Saturday, November 05, 2005


Ok...it has been forever it seems like since I have paid attention to our site. This has been a hard couple of months with lots of ups and downs. In this picture Jesse looks just a little silly but there are many reasons for that. One Jesse actually got to come home on leave. We did not know it until the last minute and he was afraid it would still be taken away cause you really can't count on the army to make plans that stick; therefore, he did not want to tell anyone. As hard as it was to keep it a secret I managed. It helped that I told Bennett cause then if nothing else he could endure the torture of not telling anyone either. Anyway he came home on the Saturday before his family had a big birthday party for Sandy, Katie Booth and Pa Robert on Sunday. So I hid him until Sunday and surprised his family. It was awesome. We had planned to shock my parents at work on monday but one of the other guys let the cat out of the bag so we simi-shocked them at church. It was still great. He has gotten a return date of around Dec 14. So please keep him in your prayers as he gets through the next 5 weeks. 2nd reason for his silliness is that we were at the 1st st. louis cardinals playoff game vs. the astros. We were 6 rows from the field and in a great place. Lastly, he is just so excited to be home and enjoying the night. God is Good!!!!
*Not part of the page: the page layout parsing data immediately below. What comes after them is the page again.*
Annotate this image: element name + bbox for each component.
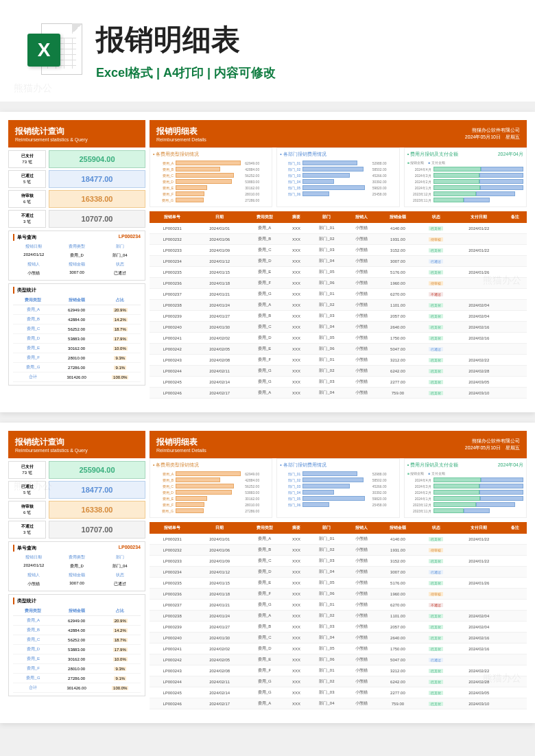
table-row: LP0002402024/01/30费用_CXXX部门_04小熊猫2640.00… [150,633,527,643]
table-row: LP0002342024/01/12费用_DXXX部门_04小熊猫3007.00… [150,256,527,267]
kpi-label: 已支付73 笔 [8,150,46,168]
chart-department: • 各部门报销费用情况部门_0152988.00部门_0258502.00部门_… [276,147,399,207]
table-row: 费用_F28010.009.3% [13,664,141,674]
table-row: LP0002432024/02/08费用_FXXX部门_01小熊猫3212.00… [150,665,527,676]
table-row: LP0002322024/01/06费用_BXXX部门_02小熊猫1931.00… [150,234,527,245]
table-row: LP0002342024/01/12费用_DXXX部门_04小熊猫3007.00… [150,567,527,578]
lookup-panel: 单号查询LP000234 报销日期费用类型部门 2024/01/12费用_D部门… [8,231,145,281]
type-stats-panel: 类型统计 费用类型报销金额占比费用_A62949.0020.9%费用_B4288… [8,594,145,696]
type-stats-table: 费用类型报销金额占比费用_A62949.0020.9%费用_B42884.001… [13,606,141,693]
kpi-value: 255904.00 [49,461,145,479]
table-row: LP0002452024/02/14费用_GXXX部门_03小熊猫2277.00… [150,377,527,388]
kpi-value: 255904.00 [49,150,145,168]
table-row: LP0002382024/01/24费用_AXXX部门_02小熊猫1101.00… [150,300,527,311]
table-row: LP0002432024/02/08费用_FXXX部门_01小熊猫3212.00… [150,355,527,366]
hero-title: 报销明细表 [96,21,276,59]
table-row: LP0002382024/01/24费用_AXXX部门_02小熊猫1101.00… [150,611,527,622]
table-row: 费用_G27286.009.1% [13,363,141,373]
kpi-value: 16338.00 [49,501,145,519]
detail-table: 报销单号日期费用类型摘要部门报销人报销金额状态支付日期备注LP000231202… [150,211,527,399]
kpi-value: 18477.00 [49,481,145,499]
type-stats-table: 费用类型报销金额占比费用_A62949.0020.9%费用_B42884.001… [13,296,141,382]
kpi-value: 10707.00 [49,210,145,228]
panel-header-left: 报销统计查询 Reimbursement statistics & Query [8,431,145,458]
hero-subtitle: Excel格式 | A4打印 | 内容可修改 [96,64,276,81]
chart-monthly: • 费用月报销及支付金额2024年04月报销金额支付金额2024年4月2024年… [404,458,527,518]
table-row: 费用_G27286.009.1% [13,674,141,683]
table-row: LP0002362024/01/18费用_FXXX部门_06小熊猫1960.00… [150,589,527,600]
table-row: LP0002372024/01/21费用_GXXX部门_01小熊猫6270.00… [150,600,527,611]
table-row: LP0002452024/02/14费用_GXXX部门_03小熊猫2277.00… [150,687,527,698]
table-row: LP0002422024/02/05费用_EXXX部门_06小熊猫5047.00… [150,344,527,355]
table-row: LP0002332024/01/09费用_CXXX部门_03小熊猫3152.00… [150,245,527,256]
kpi-block: 已支付73 笔255904.00已通过5 笔18477.00待审核6 笔1633… [8,147,145,228]
template-preview: 报销统计查询 Reimbursement statistics & Query … [0,423,535,723]
table-row: LP0002372024/01/21费用_GXXX部门_01小熊猫6270.00… [150,289,527,300]
kpi-label: 已支付73 笔 [8,461,46,479]
kpi-label: 不通过3 笔 [8,521,46,539]
table-row: LP0002442024/02/11费用_GXXX部门_02小熊猫6242.00… [150,366,527,377]
lookup-panel: 单号查询LP000234 报销日期费用类型部门 2024/01/12费用_D部门… [8,541,145,591]
table-row: 费用_A62949.0020.9% [13,616,141,626]
table-row: 费用_F28010.009.3% [13,353,141,363]
table-row: LP0002412024/02/02费用_DXXX部门_05小熊猫1750.00… [150,643,527,654]
charts-row: • 各费用类型报销情况费用_A62949.00费用_B42884.00费用_C5… [150,147,527,207]
table-row: LP0002402024/01/30费用_CXXX部门_04小熊猫2640.00… [150,322,527,333]
kpi-block: 已支付73 笔255904.00已通过5 笔18477.00待审核6 笔1633… [8,458,145,539]
panel-header-left: 报销统计查询 Reimbursement statistics & Query [8,120,145,147]
table-row: 费用_C56252.0018.7% [13,324,141,334]
detail-table: 报销单号日期费用类型摘要部门报销人报销金额状态支付日期备注LP000231202… [150,522,527,709]
chart-department: • 各部门报销费用情况部门_0152988.00部门_0258502.00部门_… [276,458,399,518]
kpi-label: 待审核6 笔 [8,190,46,208]
table-row: LP0002352024/01/15费用_EXXX部门_05小熊猫5176.00… [150,578,527,589]
kpi-label: 已通过5 笔 [8,170,46,188]
table-row: 合计301426.00100.0% [13,683,141,693]
kpi-value: 10707.00 [49,521,145,539]
table-row: LP0002352024/01/15费用_EXXX部门_05小熊猫5176.00… [150,267,527,278]
table-row: 费用_D53883.0017.9% [13,334,141,344]
kpi-value: 18477.00 [49,170,145,188]
table-row: 费用_E30162.0010.0% [13,344,141,353]
kpi-label: 不通过3 笔 [8,210,46,228]
chart-monthly: • 费用月报销及支付金额2024年04月报销金额支付金额2024年4月2024年… [404,147,527,207]
table-row: LP0002322024/01/06费用_BXXX部门_02小熊猫1931.00… [150,545,527,556]
table-row: 费用_D53883.0017.9% [13,645,141,654]
kpi-label: 已通过5 笔 [8,481,46,499]
hero-banner: X 报销明细表 Excel格式 | A4打印 | 内容可修改 [0,0,535,102]
panel-header-right: 报销明细表 Reimbursement Details 熊猫办公软件有限公司 2… [150,120,527,147]
table-row: LP0002312024/01/01费用_AXXX部门_01小熊猫4140.00… [150,534,527,545]
table-row: 费用_B42884.0014.2% [13,315,141,324]
table-row: 费用_B42884.0014.2% [13,626,141,635]
table-row: 费用_C56252.0018.7% [13,635,141,645]
table-row: LP0002312024/01/01费用_AXXX部门_01小熊猫4140.00… [150,223,527,234]
table-row: LP0002362024/01/18费用_FXXX部门_06小熊猫1960.00… [150,278,527,289]
kpi-label: 待审核6 笔 [8,501,46,519]
table-row: 费用_A62949.0020.9% [13,305,141,315]
panel-header-right: 报销明细表 Reimbursement Details 熊猫办公软件有限公司 2… [150,431,527,458]
table-row: LP0002442024/02/11费用_GXXX部门_02小熊猫6242.00… [150,676,527,687]
charts-row: • 各费用类型报销情况费用_A62949.00费用_B42884.00费用_C5… [150,458,527,518]
table-row: LP0002422024/02/05费用_EXXX部门_06小熊猫5047.00… [150,654,527,665]
table-row: LP0002392024/01/27费用_BXXX部门_03小熊猫2057.00… [150,311,527,322]
chart-expense-type: • 各费用类型报销情况费用_A62949.00费用_B42884.00费用_C5… [150,458,272,518]
table-row: 合计301426.00100.0% [13,373,141,382]
chart-expense-type: • 各费用类型报销情况费用_A62949.00费用_B42884.00费用_C5… [150,147,272,207]
table-row: 费用_E30162.0010.0% [13,654,141,664]
table-row: LP0002462024/02/17费用_AXXX部门_04小熊猫759.00已… [150,698,527,709]
type-stats-panel: 类型统计 费用类型报销金额占比费用_A62949.0020.9%费用_B4288… [8,283,145,386]
template-preview: 报销统计查询 Reimbursement statistics & Query … [0,112,535,412]
table-row: LP0002332024/01/09费用_CXXX部门_03小熊猫3152.00… [150,556,527,567]
table-row: LP0002392024/01/27费用_BXXX部门_03小熊猫2057.00… [150,622,527,633]
kpi-value: 16338.00 [49,190,145,208]
table-row: LP0002462024/02/17费用_AXXX部门_04小熊猫759.00已… [150,388,527,399]
excel-icon: X [27,23,82,78]
table-row: LP0002412024/02/02费用_DXXX部门_05小熊猫1750.00… [150,333,527,344]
I also want to thank everyone that has prayed for us (and still is), sent us words of encouragement, and any other gesture of love no matter how big or small! Everyone has been so wonderful. I have never been good at asking for help and it takes alot for me to even admit I need any help but many many of you have jumped in and been there for me whenever I have needed it. I am so independent (almost to a fault) that it has made functioning easy but many other aspects of my life hard. Through out the last 10 almost 11 years of my life God has taught me to turn my worries over to Him and to try not to be such a control freak. My first big lesson in this was the first 4 months of Sandy's life. At this point I had to realize that God had given me a wonderful and beautiful baby that had to have some pretty serious surgery. I remember feeling so out of control and wondering why did I bother trying so hard to be good, respectful, and blah blah blah when I had to endure such grief. Then I realized that one it did no good to worry over it and two God had blessed me with 5 months and I had no choice over the rest. I finally could live with whatever the outcome was and be satified and joyful to have what I have. Thankfully we just celebrated 7 years with that beautiful crazy girl. And then at this time last year I was learning to be a single mom who could not make major decisions cause hopefully one day that single part would be gone. I was not sure how I was going to make it through all of this and then again God smacked me in the face again with my control freak nature. I turned off the news (b/c if you don't know they either lie or don't tell the whole story), I threw myself into my many projects that I have all around me and pretended he was at Grocer's Pride cutting meat. However, as I look back right now as we near the end I also remember the many many nights that I lifted him up to my Lord and Savior and took comfort in the fact that God was in complete control and was very thankful that I was not. Hopefully once Jes gets home I can get him to relay the many amazing stories he has to the few people who take time out to come here. Have a blessed and joyful day and remember to stop being a control freak and worrying about the things you have no control over!!!!